Bond markets reinforced the inflation narrative. Sovereign yields moved higher overall, supported by stronger US labour data, with nonfarm payrolls rising by 178,000 in March. The US 10-year yield moved toward 4.34%, while German Bund yields approached 3.00% and UK gilts remained firm as inflation expectations were repriced.
Commodities were the most reactive asset class. Oil prices experienced sharp swings, with Brent peaking near $119 before pulling back on easing tensions and then rebounding as risks resurfaced. Gold initially benefited from safe-haven demand, reaching around $4,700 mid-week, before moderating as risk sentiment stabilised.
The message remains consistent: energy markets continue to act as the primary transmission channel through which geopolitical developments feed into inflation expectations and financial-market volatility.
Sector Performance
Sector performance reflected a clear shift in positioning as risk appetite improved mid-week.
Growth and cyclical sectors led the rebound. Information Technology & Communication Services rose 5.39%, Industrials gained 4.39%, and Financials advanced 3.21% as sentiment improved.
Consumer Discretionary added 2.60%, suggesting a modest re-engagement with growth-sensitive areas.
Defensive sectors delivered more measured gains. Health Care rose 2.32%, Utilities increased 2.04%, and Consumer Staples edged up 0.54%.
Energy was the only sector to decline, falling 2.65%, as oil prices pulled back from earlier highs during the week.
Overall, the rotation suggests investors were temporarily willing to look through the inflation shock, reallocating toward growth and cyclicals as geopolitical fears eased.
Sector Performance, March 30th – April 3rd 2026

Source: FE Analytics. All indices total return in USD. Past performance is not a reliable indicator of future performance. Data as of 3 April 2026.
Regional Markets
Regional equity markets posted broad gains, though performance varied.
North America led, with MSCI North America rising 3.81% as US equities recovered from earlier volatility.
Europe followed, with MSCI Europe up 3.54%, while the UK gained 3.36%, supported by its exposure to commodities and defensive sectors.
In Asia, Japan advanced 2.95% as investors rotated into export-oriented names.
China lagged, rising 0.88%, reflecting ongoing caution amid mixed domestic data.
The regional pattern highlights selective risk appetite, with stronger performance in markets supported by sector composition and improving sentiment.
Regional Performance, March 30th – April 3rd 2026

Source: FE Analytics. All indices total return in USD. Past performance is not a reliable indicator of future performance. Data as of 3 April 2026.
Currency Markets
Currency markets reflected the push and pull between risk sentiment and interest-rate differentials.
The US dollar weakened early in the week as geopolitical tensions eased, supporting EUR/USD and GBP/USD. However, the dollar regained strength into the week-end as US yields rose following stronger labour data.
Sterling broadly mirrored this pattern, ending slightly weaker as rate differentials once again favoured the dollar.
The Japanese yen remained under pressure throughout, with USD/JPY holding near recent highs as yield differentials continued to dominate.
Crosses such as GBP/JPY were broadly stable, with sterling weakness offset by continued yen softness.
Overall, FX markets reinforced a consistent theme: interest-rate differentials and bond-market dynamics remain the dominant drivers.

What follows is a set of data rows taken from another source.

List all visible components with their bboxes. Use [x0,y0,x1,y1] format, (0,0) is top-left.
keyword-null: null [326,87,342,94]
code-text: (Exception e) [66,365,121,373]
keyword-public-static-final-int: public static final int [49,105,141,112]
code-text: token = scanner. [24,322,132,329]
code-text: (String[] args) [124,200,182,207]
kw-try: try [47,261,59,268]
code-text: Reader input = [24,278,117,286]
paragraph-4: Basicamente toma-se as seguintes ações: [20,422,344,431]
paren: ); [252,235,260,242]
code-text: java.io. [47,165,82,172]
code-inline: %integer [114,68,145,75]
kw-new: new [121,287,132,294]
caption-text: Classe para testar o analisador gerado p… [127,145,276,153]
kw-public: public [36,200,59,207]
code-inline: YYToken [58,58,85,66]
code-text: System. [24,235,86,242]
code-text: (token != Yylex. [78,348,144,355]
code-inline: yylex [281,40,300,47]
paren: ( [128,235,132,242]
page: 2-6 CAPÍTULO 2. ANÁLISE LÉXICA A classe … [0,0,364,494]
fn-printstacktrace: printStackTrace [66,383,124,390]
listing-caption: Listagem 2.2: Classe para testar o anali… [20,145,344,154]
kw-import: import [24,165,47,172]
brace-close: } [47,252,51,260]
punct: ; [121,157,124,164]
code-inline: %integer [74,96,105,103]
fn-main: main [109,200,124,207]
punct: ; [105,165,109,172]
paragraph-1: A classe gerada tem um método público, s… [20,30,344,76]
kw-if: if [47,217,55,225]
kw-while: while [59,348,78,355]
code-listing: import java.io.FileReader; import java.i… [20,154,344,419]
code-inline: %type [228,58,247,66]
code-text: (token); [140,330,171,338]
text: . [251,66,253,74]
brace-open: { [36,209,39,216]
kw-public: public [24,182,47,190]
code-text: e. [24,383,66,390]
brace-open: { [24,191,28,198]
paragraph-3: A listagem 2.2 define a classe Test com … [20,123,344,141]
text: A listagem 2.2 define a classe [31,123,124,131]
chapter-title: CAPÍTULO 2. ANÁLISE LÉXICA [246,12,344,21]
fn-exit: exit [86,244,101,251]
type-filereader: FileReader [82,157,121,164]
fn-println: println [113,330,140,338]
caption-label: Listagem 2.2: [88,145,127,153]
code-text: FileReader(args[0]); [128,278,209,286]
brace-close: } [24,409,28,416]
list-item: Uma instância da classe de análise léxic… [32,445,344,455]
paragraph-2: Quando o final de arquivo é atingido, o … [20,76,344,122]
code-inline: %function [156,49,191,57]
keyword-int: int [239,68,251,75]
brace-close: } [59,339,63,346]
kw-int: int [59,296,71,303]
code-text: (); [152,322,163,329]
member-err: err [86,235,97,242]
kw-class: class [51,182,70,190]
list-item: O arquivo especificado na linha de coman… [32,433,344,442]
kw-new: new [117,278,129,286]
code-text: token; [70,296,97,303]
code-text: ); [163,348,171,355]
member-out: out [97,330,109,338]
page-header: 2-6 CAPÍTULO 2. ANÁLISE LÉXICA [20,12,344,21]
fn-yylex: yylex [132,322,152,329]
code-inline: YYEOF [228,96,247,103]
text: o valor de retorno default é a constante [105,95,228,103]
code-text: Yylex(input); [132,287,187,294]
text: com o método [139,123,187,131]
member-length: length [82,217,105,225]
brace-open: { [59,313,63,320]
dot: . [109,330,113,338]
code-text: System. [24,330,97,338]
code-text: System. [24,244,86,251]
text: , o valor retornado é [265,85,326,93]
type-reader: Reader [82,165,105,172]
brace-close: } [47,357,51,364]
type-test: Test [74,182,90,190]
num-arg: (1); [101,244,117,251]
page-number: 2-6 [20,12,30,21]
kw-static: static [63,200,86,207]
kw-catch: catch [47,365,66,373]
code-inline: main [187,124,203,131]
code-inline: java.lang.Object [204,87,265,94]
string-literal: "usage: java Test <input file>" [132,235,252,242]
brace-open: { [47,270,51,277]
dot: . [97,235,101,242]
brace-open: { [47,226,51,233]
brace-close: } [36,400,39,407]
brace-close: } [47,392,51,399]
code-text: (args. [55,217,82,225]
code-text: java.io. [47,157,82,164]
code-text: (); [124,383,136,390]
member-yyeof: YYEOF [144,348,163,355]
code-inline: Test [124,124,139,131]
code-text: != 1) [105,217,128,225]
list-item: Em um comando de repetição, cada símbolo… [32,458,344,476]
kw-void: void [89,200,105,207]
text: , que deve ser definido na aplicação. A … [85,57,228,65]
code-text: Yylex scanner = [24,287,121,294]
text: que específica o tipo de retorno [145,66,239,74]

Outlook and The Week Ahead
Looking ahead, markets remain focused on the interaction between geopolitics, energy prices and inflation expectations.
If energy prices stabilise, sovereign yields may ease, supporting risk assets and allowing investors to rebuild exposure to cyclicals.

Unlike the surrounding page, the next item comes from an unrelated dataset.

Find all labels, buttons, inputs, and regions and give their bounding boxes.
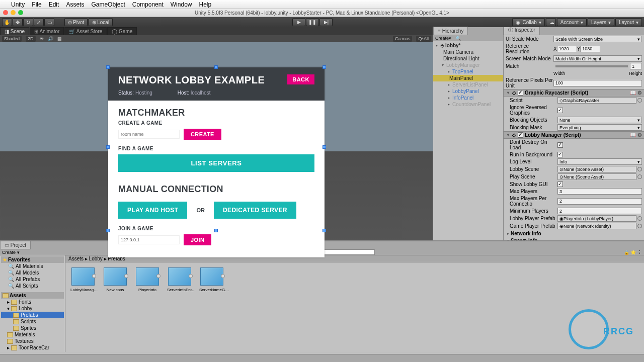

However, sustained geopolitical tensions could maintain a higher inflation baseline. The cause would be continued commodity volatility. The effect would be prolonged central-bank caution and delayed expectations for policy easing.
Key data to watch includes US labour-market updates, inflation releases and central-bank commentary.
The core question remains: can the global economy absorb higher energy prices without triggering a broader tightening in financial conditions?